> _WORK ITEM_
For this exercise, retype all the data exactly and exclude every image.

DATA section start

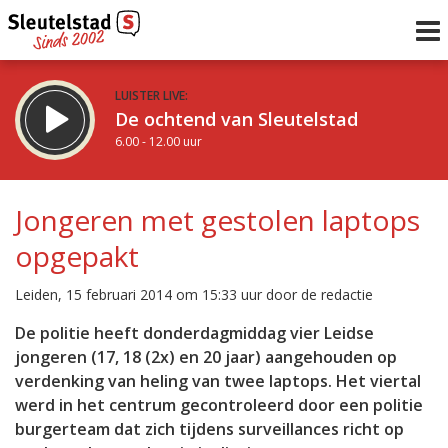
LUISTER LIVE:
De ochtend van Sleutelstad
6.00 - 12.00 uur
STRAKS:
De middag van Sleutelstad
Jongeren met gestolen laptops
12.00 - 18.00 uur
opgepakt
uur 1 van 0
Vorig uur
Volgend uur
Leiden, 15 februari 2014 om 15:33 uur door de redactie
Inklappen
De politie heeft donderdagmiddag vier Leidse
jongeren (17, 18 (2x) en 20 jaar) aangehouden op
verdenking van heling van twee laptops. Het viertal
werd in het centrum gecontroleerd door een politie
burgerteam dat zich tijdens surveillances richt op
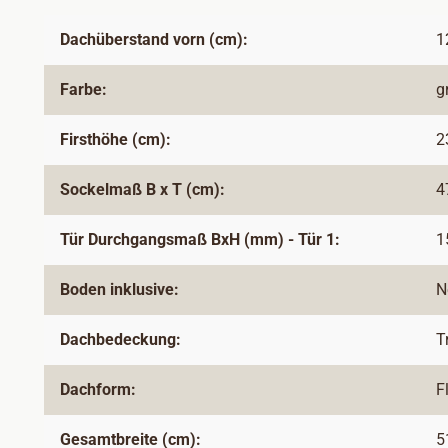
Dachüberstand vorn (cm):
1
Farbe:
g
Firsthöhe (cm):
2
Sockelmaß B x T (cm):
4
Tür Durchgangsmaß BxH (mm) - Tür 1:
1
Boden inklusive:
N
Dachbedeckung:
T
Dachform:
F
Gesamtbreite (cm):
5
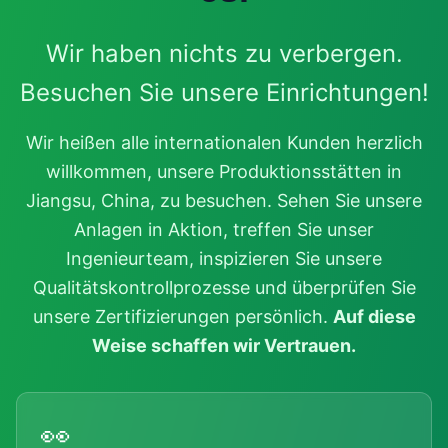
Wir haben nichts zu verbergen.
Besuchen Sie unsere Einrichtungen!
Wir heißen alle internationalen Kunden herzlich
willkommen, unsere Produktionsstätten in
Jiangsu, China, zu besuchen. Sehen Sie unsere
Anlagen in Aktion, treffen Sie unser
Ingenieurteam, inspizieren Sie unsere
Qualitätskontrollprozesse und überprüfen Sie
unsere Zertifizierungen persönlich.
Auf diese
Weise schaffen wir Vertrauen.
👀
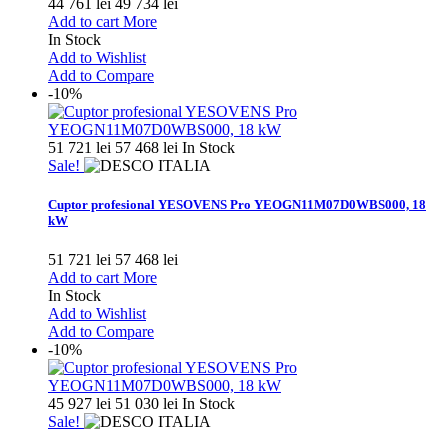
44 761 lei
49 734 lei
Add to cart
More
In Stock
Add to Wishlist
Add to Compare
-10%
51 721 lei
57 468 lei
In Stock
Sale!
Cuptor profesional YESOVENS Pro YEOGN11M07D0WBS000, 18
kW
51 721 lei
57 468 lei
Add to cart
More
In Stock
Add to Wishlist
Add to Compare
-10%
45 927 lei
51 030 lei
In Stock
Sale!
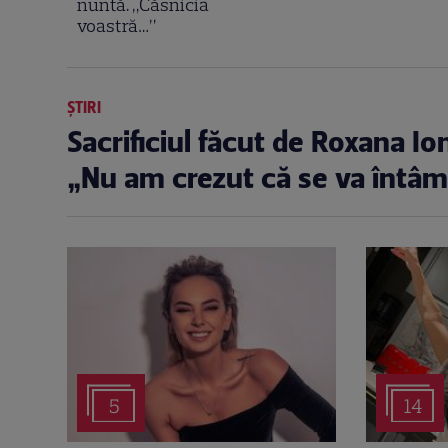
nuntă. „Căsnicia
voastră…”
ȘTIRI
Sacrificiul făcut de Roxana I
„Nu am crezut că se va întâm
5
14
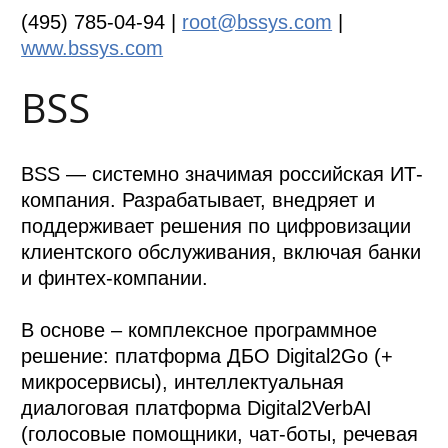
(495) 785-04-94 |
root@bssys.com
|
www.bssys.com
BSS
BSS — системно значимая российская ИТ-
компания. Разрабатывает, внедряет и
поддерживает решения по цифровизации
клиентского обслуживания, включая банки
и финтех-компании.
В основе – комплексное программное
решение: платформа ДБО Digital2Go (+
микросервисы), интеллектуальная
диалоговая платформа Digital2VerbAI
(голосовые помощники, чат-боты, речевая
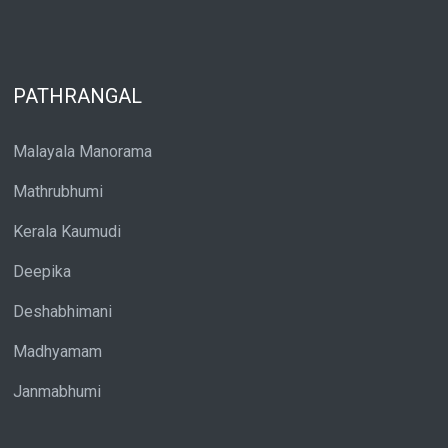
PATHRANGAL
Malayala Manorama
Mathrubhumi
Kerala Kaumudi
Deepika
Deshabhimani
Madhyamam
Janmabhumi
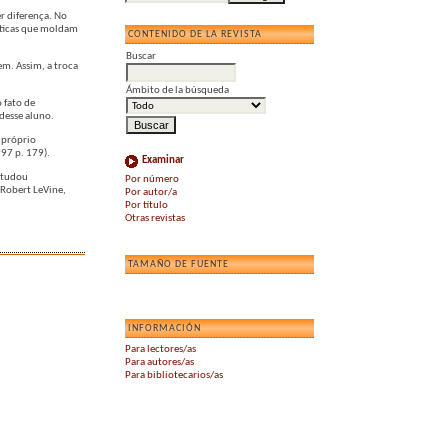
r diferença. No
ráticas que moldam
CONTENIDO DE LA REVISTA
Buscar
m. Assim, a troca
Ámbito de la búsqueda
 fato de
desse aluno.
 próprio
997 p. 179).
Examinar
estudou
Por número
 Robert LeVine,
Por autor/a
Por título
Otras revistas
TAMAÑO DE FUENTE
INFORMACIÓN
Para lectores/as
Para autores/as
Para bibliotecarios/as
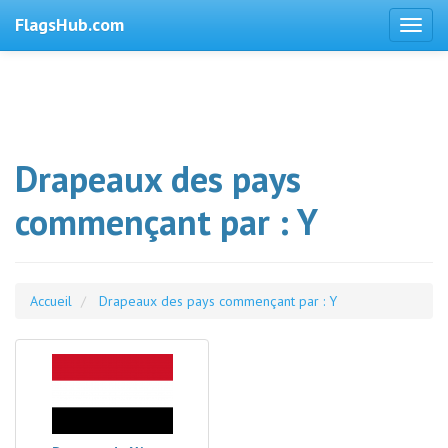
FlagsHub.com
Drapeaux des pays
commençant par : Y
Accueil
Drapeaux des pays commençant par : Y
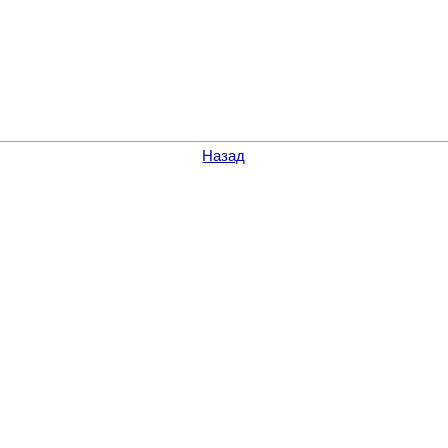
Назад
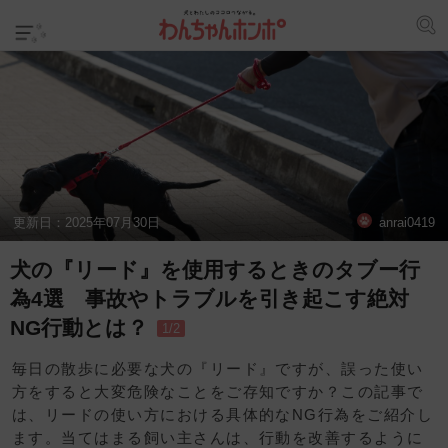
更新日：
2025年07月30日
anrai0419
犬の『リード』を使用するときのタブー行
為4選 事故やトラブルを引き起こす絶対
NG行動とは？
1/2
毎日の散歩に必要な犬の『リード』ですが、誤った使い
方をすると大変危険なことをご存知ですか？この記事で
は、リードの使い方における具体的なNG行為をご紹介し
ます。当てはまる飼い主さんは、行動を改善するように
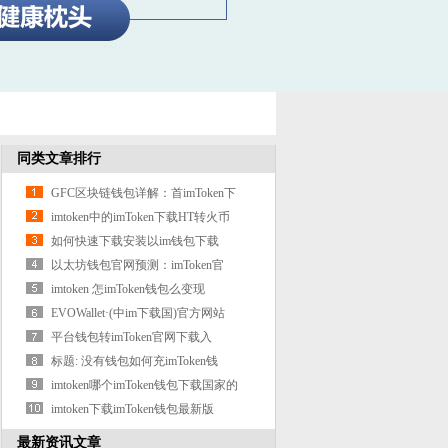
同类文章排行
GFC区块链钱包详解：首imToken下
imtoken中的imToken下载HT转火币
如何快速下载安装以im钱包下载
以太坊钱包官网预测：imToken官
imtoken 怎imToken钱包么变现
EVOWallet·(中im下载国)官方网站
平台钱包转imToken官网下载入
标题: 没有钱包如何充imToken钱
imtoken哪个imToken钱包下载国家的
imtoken下载imToken钱包最新版
最新资讯文章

DATA section end

> _SOLUTION TO THIS TASK_
LUISTER LIVE:
De ochtend van Sleutelstad
6.00 - 12.00 uur
STRAKS:
De middag van Sleutelstad
Jongeren met gestolen laptops
12.00 - 18.00 uur
opgepakt
uur 1 van 0
Vorig uur
Volgend uur
Leiden, 15 februari 2014 om 15:33 uur door de redactie
Inklappen
De politie heeft donderdagmiddag vier Leidse
jongeren (17, 18 (2x) en 20 jaar) aangehouden op
verdenking van heling van twee laptops. Het viertal
werd in het centrum gecontroleerd door een politie
burgerteam dat zich tijdens surveillances richt op
Dachüberstand vorn (cm):
1
Farbe:
g
Firsthöhe (cm):
2
Sockelmaß B x T (cm):
4
Tür Durchgangsmaß BxH (mm) - Tür 1:
1
Boden inklusive:
N
Dachbedeckung:
T
Dachform:
F
Gesamtbreite (cm):
5
Wir haben nichts zu verbergen.
Besuchen Sie unsere Einrichtungen!
Wir heißen alle internationalen Kunden herzlich
willkommen, unsere Produktionsstätten in
Jiangsu, China, zu besuchen. Sehen Sie unsere
Anlagen in Aktion, treffen Sie unser
Ingenieurteam, inspizieren Sie unsere
Qualitätskontrollprozesse und überprüfen Sie
unsere Zertifizierungen persönlich.
Auf diese
Weise schaffen wir Vertrauen.
👀
44 761 lei
49 734 lei
Add to cart
More
In Stock
Add to Wishlist
Add to Compare
-10%
51 721 lei
57 468 lei
In Stock
Sale!
Cuptor profesional YESOVENS Pro YEOGN11M07D0WBS000, 18
kW
51 721 lei
57 468 lei
Add to cart
More
In Stock
Add to Wishlist
Add to Compare
-10%
45 927 lei
51 030 lei
In Stock
Sale!
nuntă. „Căsnicia
voastră…”
ȘTIRI
Sacrificiul făcut de Roxana I
„Nu am crezut că se va întâm
5
14
(495) 785-04-94 |
root@bssys.com
|
www.bssys.com
BSS
BSS — системно значимая российская ИТ-
компания. Разрабатывает, внедряет и
поддерживает решения по цифровизации
клиентского обслуживания, включая банки
и финтех-компании.
В основе – комплексное программное
решение: платформа ДБО Digital2Go (+
микросервисы), интеллектуальная
диалоговая платформа Digital2VerbAI
(голосовые помощники, чат-боты, речевая
PATHRANGAL
Malayala Manorama
Mathrubhumi
Kerala Kaumudi
Deepika
Deshabhimani
Madhyamam
Janmabhumi
r diferença. No
ráticas que moldam
CONTENIDO DE LA REVISTA
Buscar
m. Assim, a troca
Ámbito de la búsqueda
 fato de
desse aluno.
 próprio
997 p. 179).
Examinar
estudou
Por número
 Robert LeVine,
Por autor/a
Por título
Otras revistas
TAMAÑO DE FUENTE
INFORMACIÓN
Para lectores/as
Para autores/as
Para bibliotecarios/as
FlagsHub.com
Drapeaux des pays
commençant par : Y
Accueil
Drapeaux des pays commençant par : Y
Назад
更新日：
2025年07月30日
anrai0419
犬の『リード』を使用するときのタブー行
為4選 事故やトラブルを引き起こす絶対
NG行動とは？
1/2
毎日の散歩に必要な犬の『リード』ですが、誤った使い
方をすると大変危険なことをご存知ですか？この記事で
は、リードの使い方における具体的なNG行為をご紹介し
ます。当てはまる飼い主さんは、行動を改善するように
同类文章排行
GFC区块链钱包详解：首imToken下
imtoken中的imToken下载HT转火币
如何快速下载安装以im钱包下载
以太坊钱包官网预测：imToken官
imtoken 怎imToken钱包么变现
EVOWallet·(中im下载国)官方网站
平台钱包转imToken官网下载入
标题: 没有钱包如何充imToken钱
imtoken哪个imToken钱包下载国家的
imtoken下载imToken钱包最新版
最新资讯文章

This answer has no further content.